Le mensuel Le Ravi organise samedi 28 septembre les rencontres nationales de la Presse pas pareille (PPP). Ce sera dans les quartiers Nords de Marseille et Regards en sera. La PPP, kézaco?
« Pourquoi, pour qui et comment imprimer des journaux aujourd’hui ? » A l’heure de la révolution numérique et alors que quasi tous les titres de la presse nationale sont dans les mains de financiers et/ou d’industriels, la question est pertinente. Elle sera posée samedi à Marseille au cours d’un débat public qui clôturera une journée de rencontre des journalistes de la Presse pas pareille (PPP).

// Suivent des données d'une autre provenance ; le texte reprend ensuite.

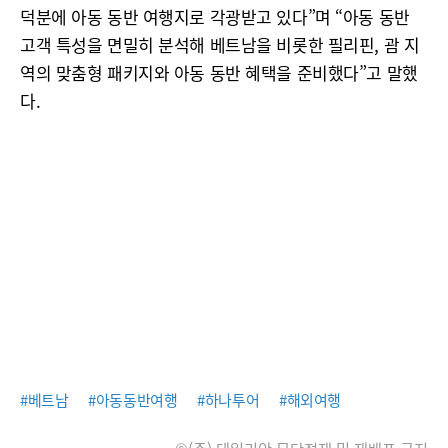
덕분에 아동 동반 여행지로 각광받고 있다”며 “아동 동반
고객 특성을 면밀히 분석해 베트남을 비롯한 필리핀, 괌 지
역의 맞춤형 패키지와 아동 동반 혜택을 준비했다”고 말했
다.
#베트남
#아동동반여행
#하나투어
#해외여행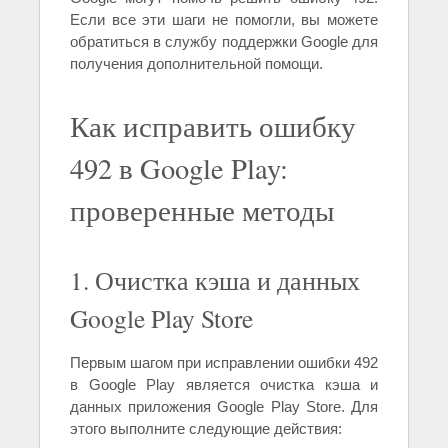
Если все эти шаги не помогли, вы можете
обратиться в службу поддержки Google для
получения дополнительной помощи.
Как исправить ошибку
492 в Google Play:
проверенные методы
1. Очистка кэша и данных
Google Play Store
Первым шагом при исправлении ошибки 492
в Google Play является очистка кэша и
данных приложения Google Play Store. Для
этого выполните следующие действия: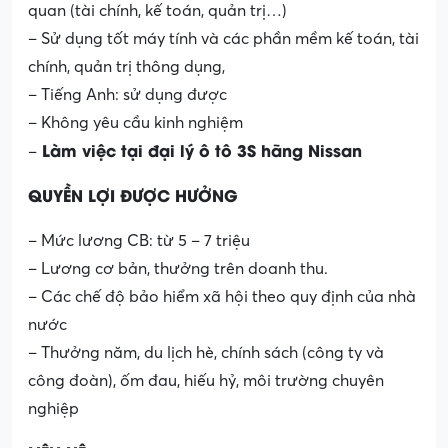
quan (tài chính, kế toán, quản trị…)
– Sử dụng tốt máy tính và các phần mềm kế toán, tài
chính, quản trị thông dụng,
– Tiếng Anh: sử dụng được
– Không yêu cầu kinh nghiệm
Làm việc tại đại lý ô tô 3S hãng Nissan
–
QUYỀN LỢI ĐƯỢC HƯỞNG
– Mức lương CB: từ 5 – 7 triệu
– Lương cơ bản, thưởng trên doanh thu.
– Các chế độ bảo hiểm xã hội theo quy định của nhà
nước
– Thưởng năm, du lịch hè, chính sách (công ty và
công đoàn), ốm đau, hiếu hỷ, môi trường chuyên
nghiệp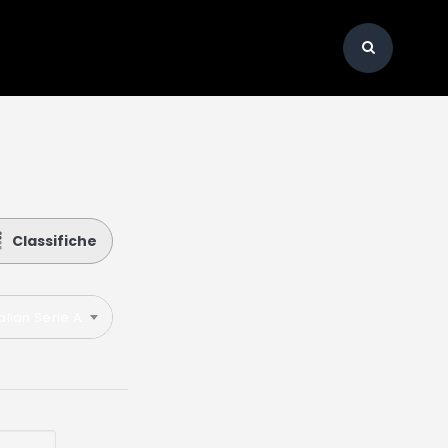
Classifiche
talian Serie A 2019-2020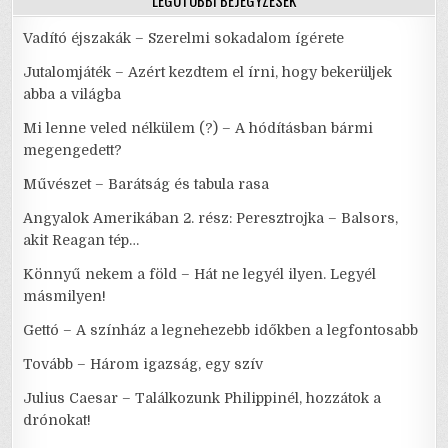
LEGUTÓBBI BEJEGYZÉSEK
Vadító éjszakák – Szerelmi sokadalom ígérete
Jutalomjáték – Azért kezdtem el írni, hogy bekerüljek
abba a világba
Mi lenne veled nélkülem (?) – A hódításban bármi
megengedett?
Művészet – Barátság és tabula rasa
Angyalok Amerikában 2. rész: Peresztrojka – Balsors,
akit Reagan tép…
Könnyű nekem a föld – Hát ne legyél ilyen. Legyél
másmilyen!
Gettó – A színház a legnehezebb időkben a legfontosabb
Tovább – Három igazság, egy szív
Julius Caesar – Találkozunk Philippinél, hozzátok a
drónokat!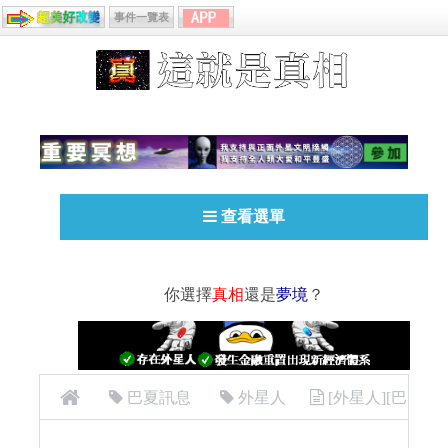
事件一覽表
查看選單
你選擇
真相
還是
夢境
？
巴夏訊息
外星人
[外星人][巴
夏 (Bashar) ]39 耶穌，佛陀，奎師那，穆罕穆德，金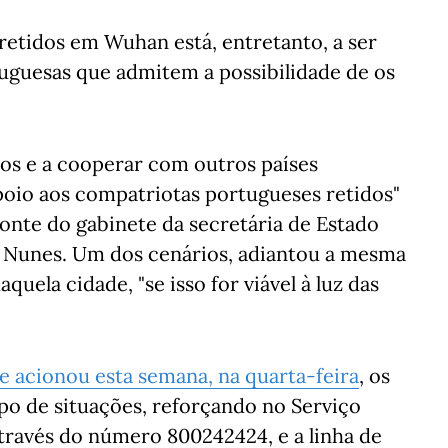
retidos em Wuhan está, entretanto, a ser
guesas que admitem a possibilidade de os
os e a cooperar com outros países
poio aos compatriotas portugueses retidos"
onte do gabinete da secretária de Estado
 Nunes. Um dos cenários, adiantou a mesma
quela cidade, "se isso for viável à luz das
e acionou esta semana, na quarta-feira
, os
ipo de situações, reforçando no Serviço
através do número 800242424, e a linha de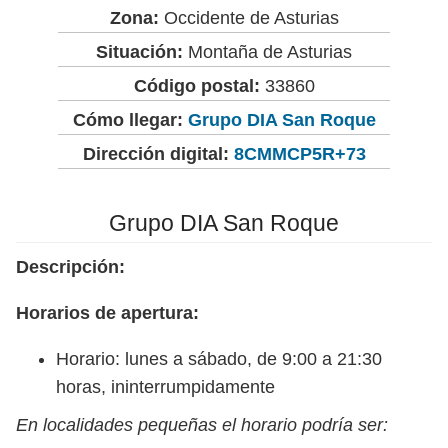
Zona:
Occidente de Asturias
Situación:
Montaña de Asturias
Código postal:
33860
Cómo llegar:
Grupo DIA San Roque
Dirección digital:
8CMMCP5R+73
Grupo DIA San Roque
Descripción:
Horarios de apertura:
Horario: lunes a sábado, de 9:00 a 21:30
horas, ininterrumpidamente
En localidades pequeñas el horario podría ser: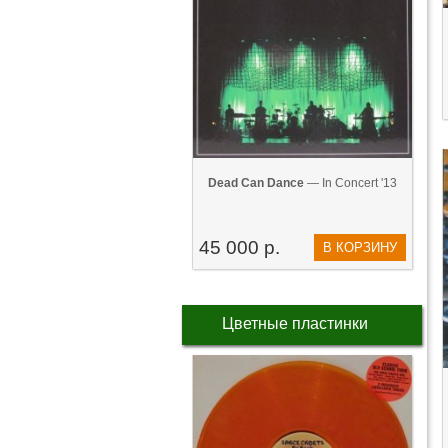
Dead Can Dance
— In Concert '13
45 000 р.
В КОРЗИНУ
Цветные пластинки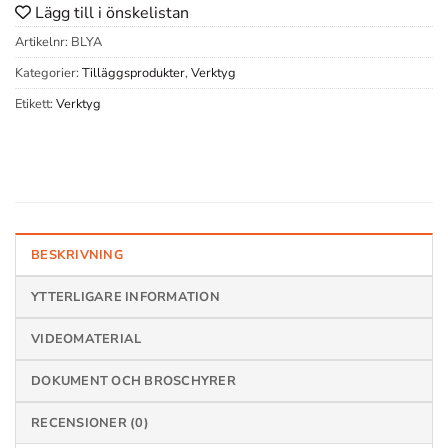
Lägg till i önskelistan
Artikelnr:
BLYA
Kategorier:
Tilläggsprodukter
,
Verktyg
Etikett:
Verktyg
BESKRIVNING
YTTERLIGARE INFORMATION
VIDEOMATERIAL
DOKUMENT OCH BROSCHYRER
RECENSIONER (0)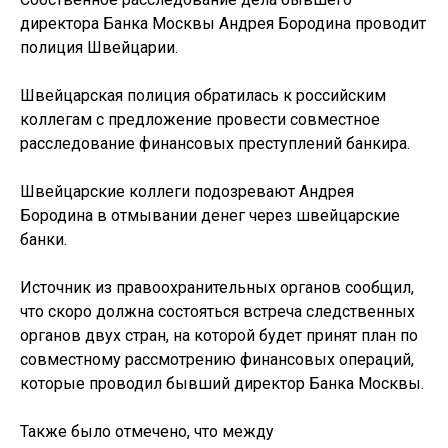
директора Банка Москвы Андрея Бородина проводит
полиция Швейцарии.
Швейцарская полиция обратилась к российским
коллегам с предложение провести совместное
расследование финансовых преступлений банкира.
Швейцарские коллеги подозревают Андрея
Бородина в отмывании денег через швейцарские
банки.
Источник из правоохранительных органов сообщил,
что скоро должна состояться встреча следственных
органов двух стран, на которой будет принят план по
совместному рассмотрению финансовых операций,
которые проводил бывший директор Банка Москвы.
Также было отмечено, что между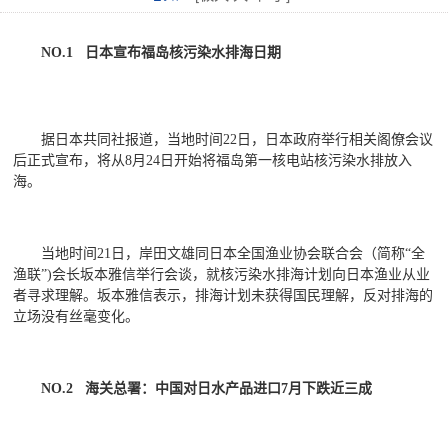
NO.1 日本宣布福岛核污染水排海日期
据日本共同社报道，当地时间22日，日本政府举行相关阁僚会议
后正式宣布，将从8月24日开始将福岛第一核电站核污染水排放入
海。
当地时间21日，岸田文雄同日本全国渔业协会联合会（简称“全
渔联”)会长坂本雅信举行会谈，就核污染水排海计划向日本渔业从业
者寻求理解。坂本雅信表示，排海计划未获得国民理解，反对排海的
立场没有丝毫变化。
NO.2 海关总署：中国对日水产品进口7月下跌近三成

A l’initiative du mensuel le Ravi («Enquête et satire en Paca»), les représentants de plus d’une quinzaine de journaux papiers – dont Regards – vont en effet se retrouver pour discuter non pas chiffons mais arrière-cours et modèles économiques. Echanger des ficelles, partager et confronter des expériences, mutualiser, pourquoi pas… Une rencontre qui ne peut que s’avérer bénéfique pour des titres qui «sur le plan éditorial, se définissent comme satiriques, critiques, alternatifs…» mais n’ont «pas pour finalité de faire des bénéfices» – les définitions sont du Ravi. Des journaux qui veulent partager avec leurs lecteurs sans sacrifier tout ou partie de leur indépendance aux exigences économiques et financières. Et qui, non contents d’être sourcilleux sur la nature de leurs (éventuelles) ressources, persistent à faire du papier imprimé quand chacun sait bien que l’écran va tout bousiller, et pas que les yeux. Bref, la PPP, c’est des fadas. Ou des équilibristes.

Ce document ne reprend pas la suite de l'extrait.